Cast iron needs the reverse process to be usable as a steel product. The material needs to be reduced in carbon content and this is usually accomplished by passing air through a stream of the liquefied iron onto a charcoal hearth, known as a finery, or "Walloon Furnace". There is some conjecture that such a process was being used in the pre Alpine valleys as early as the mid 13th century. By the 15th C. the Northern Italian production centers were casting iron cannon, which may indicate the technology was available in previous centuries to manipulate liquid iron. This also may have been the process used in Styria.
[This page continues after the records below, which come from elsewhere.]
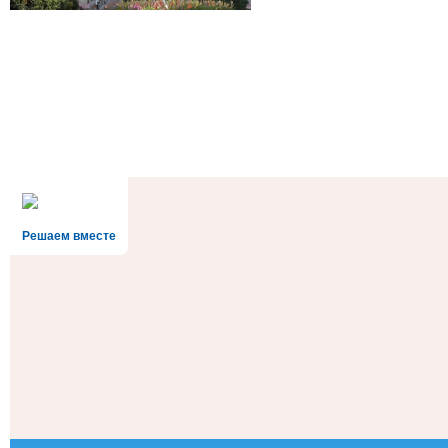
Решаем вместе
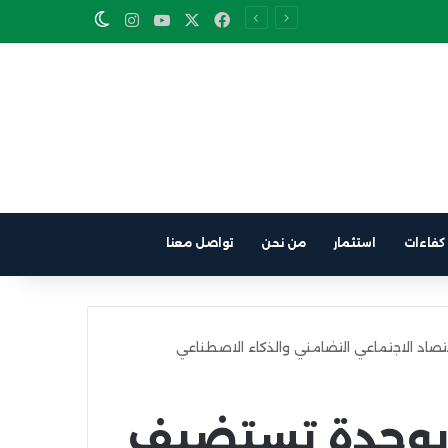
Instagram
YouTube
Facebook
X
Switch skin
كفاءات
استثمار
من نحن
تواصل معنا
اد الاجتماعي التضامني والذكاء الاصطناعي
 بوجدة تستضيف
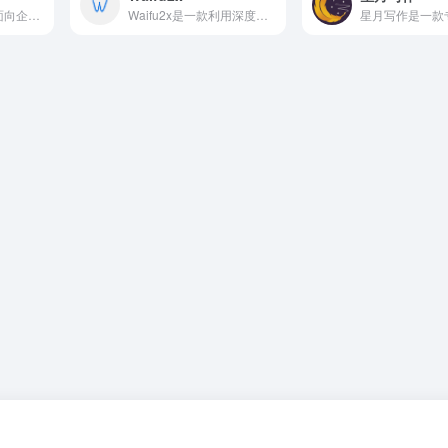
FlashDocs 是一款面向企业、开发者及 GTM（转入市场）团队的下一代 AI 演示文稿自动化平台。
Waifu2x是一款利用深度学习实现的图像超分辨率与降噪系统。最初专为动漫、漫画等线条鲜明的画面设计，随后逐步扩展到照片、插画、游戏截图乃至老旧扫描件等多种场景。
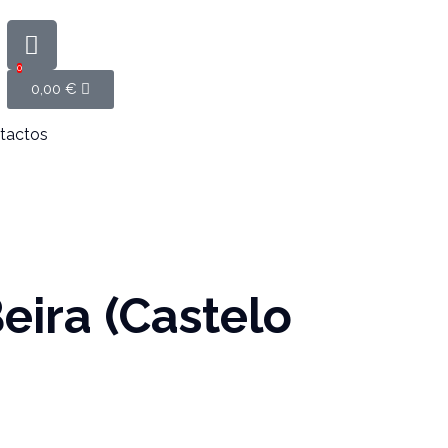
0
0,00
€
tactos
eira (Castelo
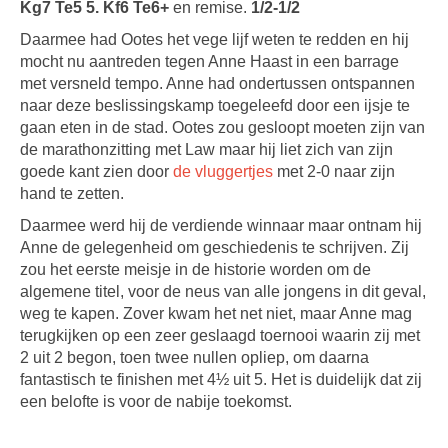
Kg7 Te5 5. Kf6 Te6+
en remise.
1/2-1/2
Daarmee had Ootes het vege lijf weten te redden en hij
mocht nu aantreden tegen Anne Haast in een barrage
met versneld tempo. Anne had ondertussen ontspannen
naar deze beslissingskamp toegeleefd door een ijsje te
gaan eten in de stad. Ootes zou gesloopt moeten zijn van
de marathonzitting met Law maar hij liet zich van zijn
goede kant zien door
de vluggertjes
met 2-0 naar zijn
hand te zetten.
Daarmee werd hij de verdiende winnaar maar ontnam hij
Anne de gelegenheid om geschiedenis te schrijven. Zij
zou het eerste meisje in de historie worden om de
algemene titel, voor de neus van alle jongens in dit geval,
weg te kapen. Zover kwam het net niet, maar Anne mag
terugkijken op een zeer geslaagd toernooi waarin zij met
2 uit 2 begon, toen twee nullen opliep, om daarna
fantastisch te finishen met 4½ uit 5. Het is duidelijk dat zij
een belofte is voor de nabije toekomst.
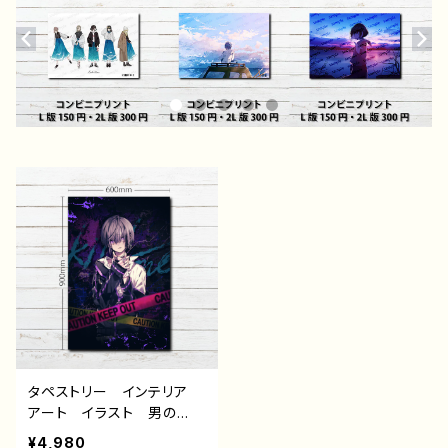
タペストリー インテリア
アート イラスト 男の
子 かっこいい イケメ
¥4,980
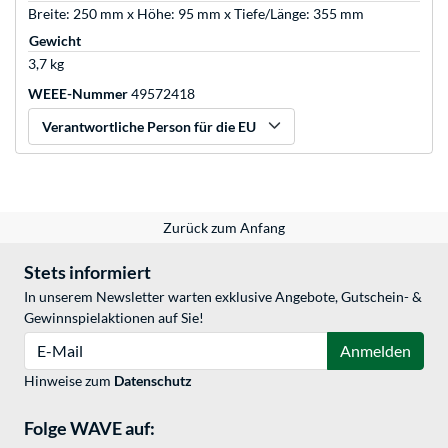
Breite: 250 mm x Höhe: 95 mm x Tiefe/Länge: 355 mm
Gewicht
3,7 kg
WEEE-Nummer
49572418
Verantwortliche Person für die EU
Zurück zum Anfang
Stets informiert
In unserem Newsletter warten exklusive Angebote, Gutschein- &
Gewinnspielaktionen auf Sie!
E-Mail
Anmelden
Hinweise zum
Datenschutz
Folge WAVE auf:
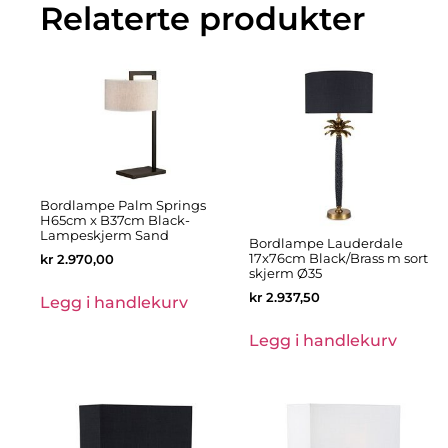
Relaterte produkter
Bordlampe Palm Springs
H65cm x B37cm Black-
Lampeskjerm Sand
Bordlampe Lauderdale
17x76cm Black/Brass m sort
kr
2.970,00
skjerm Ø35
kr
2.937,50
Legg i handlekurv
Legg i handlekurv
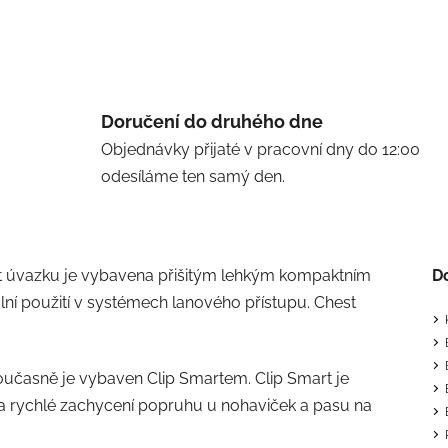
Doručení do druhého dne
Objednávky přijaté v pracovní dny do 12:00
odesíláme ten samý den.
ást úvazku je vybavena přišitým lehkým kompaktním
D
lní použití v systémech lanového přístupu. Chest
oučasně je vybaven Clip Smartem. Clip Smart je
 a rychlé zachycení popruhu u nohaviček a pasu na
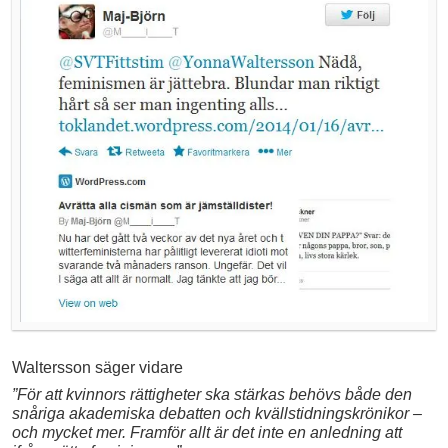
Waltersson säger vidare
”För att kvinnors rättigheter ska stärkas behövs både den
snåriga akademiska debatten och kvällstidningskrönikor –
och mycket mer. Framför allt är det inte en anledning att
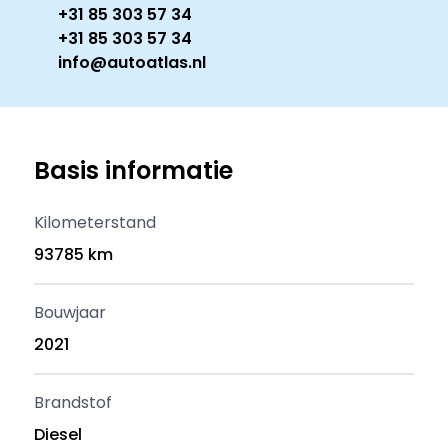
+31 85 303 57 34
+31 85 303 57 34
info@autoatlas.nl
Basis informatie
Kilometerstand
93785 km
Bouwjaar
2021
Brandstof
Diesel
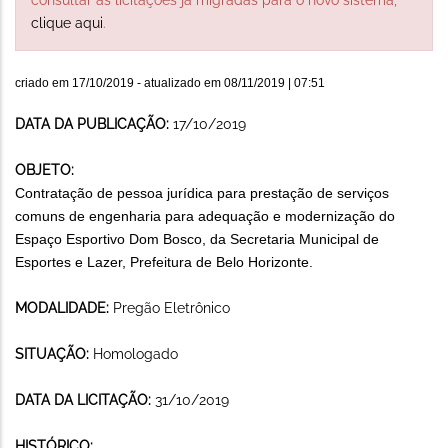
clique aqui
.
criado em
17/10/2019
- atualizado em
08/11/2019 | 07:51
DATA DA PUBLICAÇÃO:
17/10/2019
OBJETO:
Contratação de pessoa jurídica para prestação de serviços
comuns de engenharia para adequação e modernização do
Espaço Esportivo Dom Bosco, da Secretaria Municipal de
Esportes e Lazer, Prefeitura de Belo Horizonte.
MODALIDADE:
Pregão Eletrônico
SITUAÇÃO:
Homologado
DATA DA LICITAÇÃO:
31/10/2019
HISTÓRICO:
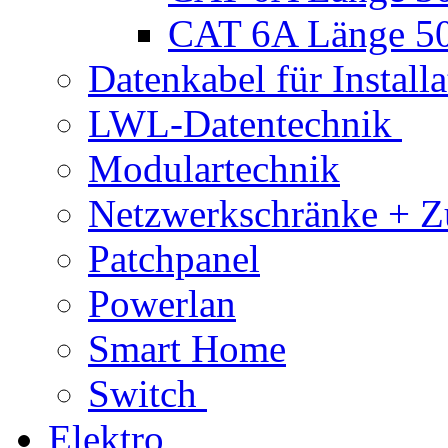
CAT 6A Länge 5
Datenkabel für Installa
LWL-Datentechnik
Modulartechnik
Netzwerkschränke + Z
Patchpanel
Powerlan
Smart Home
Switch
Elektro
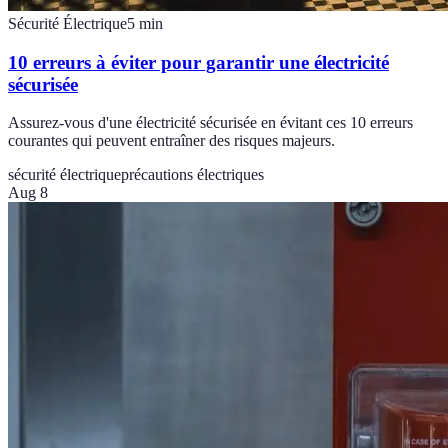
Sécurité Électrique
5
min
10 erreurs à éviter pour garantir une électricité
sécurisée
Assurez-vous d'une électricité sécurisée en évitant ces 10 erreurs
courantes qui peuvent entraîner des risques majeurs.
sécurité électrique
précautions électriques
Aug 8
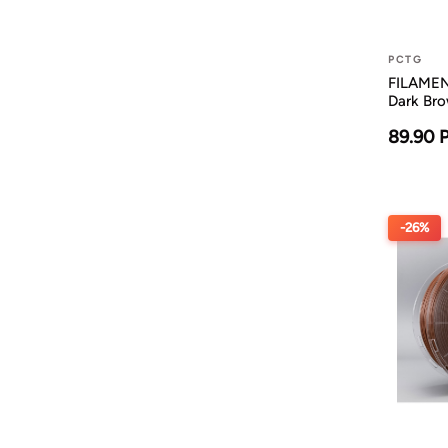
PCTG
FILAMEN
Dark Br
89.90 
-26%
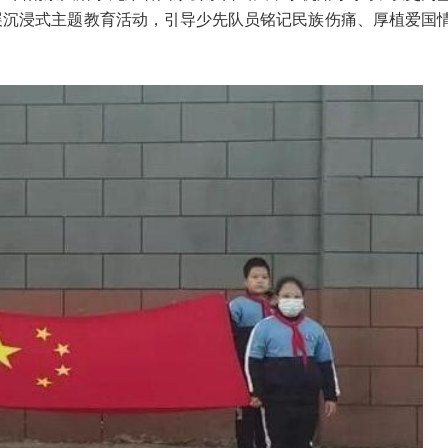
展沉浸式主题教育活动，引导少先队员铭记民族伤痛、厚植爱国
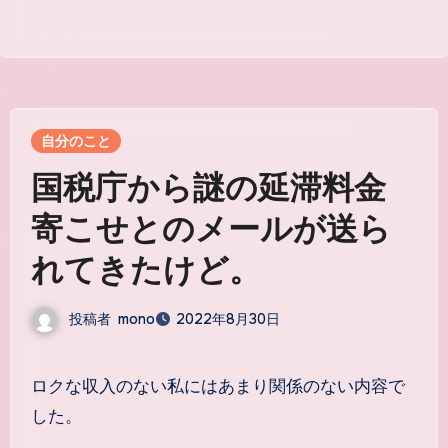
自分のこと
国税庁から謎の延滞料金
寄こせとのメールが送ら
れてきたけど。
投稿者
mono
2022年8月30日
ロクな収入のない私にはあまり関係のない内容で
した。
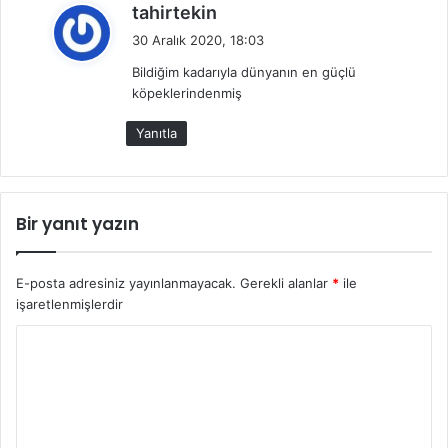
d
tahirtekin
e
30 Aralık 2020, 18:03
d
Bildiğim kadarıyla dünyanın en güçlü
i
köpeklerindenmiş
k
i
Yanıtla
:
Bir yanıt yazın
E-posta adresiniz yayınlanmayacak.
Gerekli alanlar
*
ile
işaretlenmişlerdir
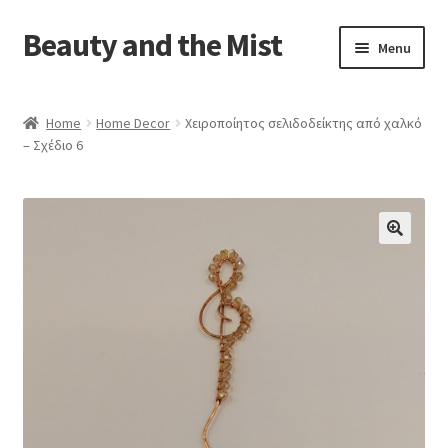
Beauty and the Mist
Skip
Skip
Menu
to
to
navigation
content
Home
Home
Home Decor
Χειροποίητος σελιδοδείκτης από χαλκό
– Σχέδιο 6
Cart
Checkout
My account
Privacy Policy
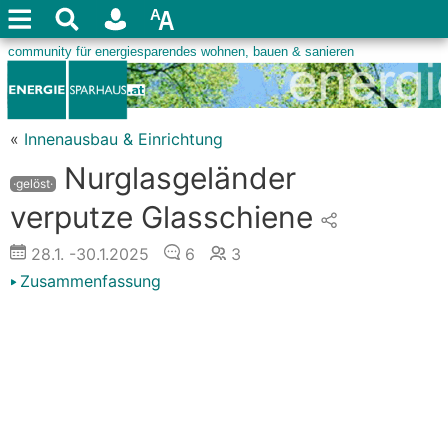
«
Innenausbau & Einrichtung
Nurglasgeländer
·gelöst·
verputze Glasschiene
28.1.
-30.1.2025
6
3
Zusammenfassung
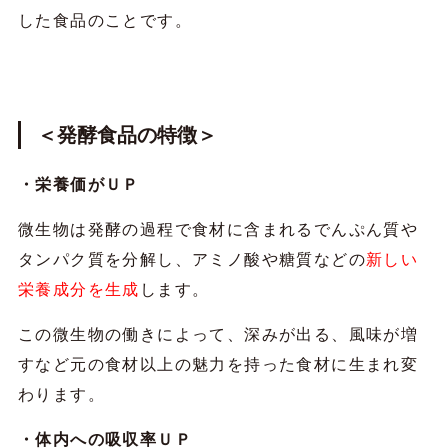
した食品のことです。
＜発酵食品の特徴＞
・栄養価がＵＰ
微生物は発酵の過程で食材に含まれるでんぷん質や
タンパク質を分解し、アミノ酸や糖質などの
新しい
栄養成分を生成
します。
この微生物の働きによって、深みが出る、風味が増
すなど元の食材以上の魅力を持った食材に生まれ変
わります。
・体内への吸収率ＵＰ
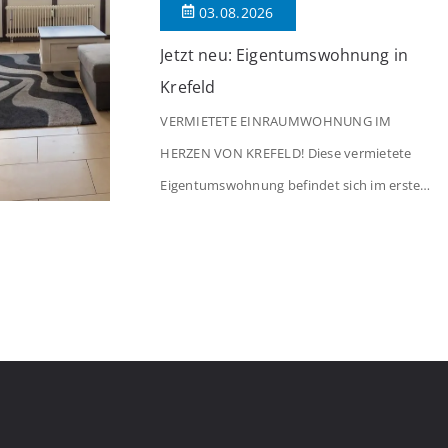
03.08.2026
Jetzt neu: Eigentumswohnung in
Krefeld
VERMIETETE EINRAUMWOHNUNG IM
HERZEN VON KREFELD! Diese vermietete
Eigentumswohnung befindet sich im ersten
Stock eines Mehrfamilienhauses aus dem
Jahr 1975 mit insgesamt 39 Wohneinheiten.
Die Wohnung verfügt über 35 m²
Wohnfläche., welche sich wie folgt aufteilen:
Beim Betreten der Wohnung befinden Sie
sich in einer praktischen Diele, welche
ausreichend Platz für eine Garderobe bietet.
Von […]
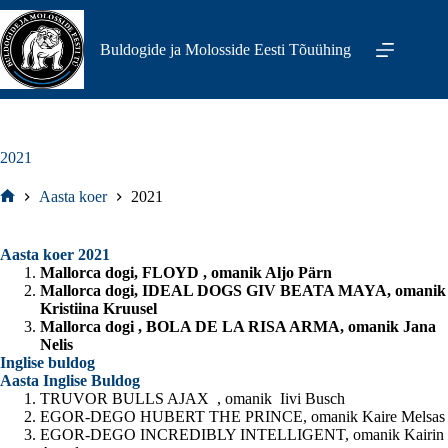
Skip
to
content
Buldogide ja Molosside Eesti Tõuühing
2021
Aasta koer
2021
Home
Aasta koer 2021
Mallorca dogi, FLOYD , omanik Aljo Pärn
Mallorca dogi, IDEAL DOGS GIV BEATA MAYA, omanik
Kristiina Kruusel
Mallorca dogi , BOLA DE LA RISA ARMA, omanik Jana
Nelis
Inglise buldog
Aasta Inglise Buldog
TRUVOR BULLS AJAX , omanik Iivi Busch
EGOR-DEGO HUBERT THE PRINCE, omanik Kaire Melsas
EGOR-DEGO INCREDIBLY INTELLIGENT, omanik Kairin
The method for decarburisation by forging together cast and wrought iron and allowing carbon diffusion to take place resulting in a steel material is described by Biringuccio in Pirotechnia (1540) though this would be a difficult proces to control. Some have thought this maybe the "Brescisian Process" but this was probably a finery of some sort that was misunderstood by Biringuccio. The "Brescisian Process"may have been a source for the large amount of steel needed by the Milanese armorers.


"Non-technical Chats on Iron and Steel: And Their Application to Modern Industry"
La Verne Ward Spring
http://books.google.com/books?id=7YJCAAAAIAAJ&pg=PA93&dq=Walloon+Furnace#PPA94,M1

The concept of the Walloon forge reached it's zenith in the Bessemer process.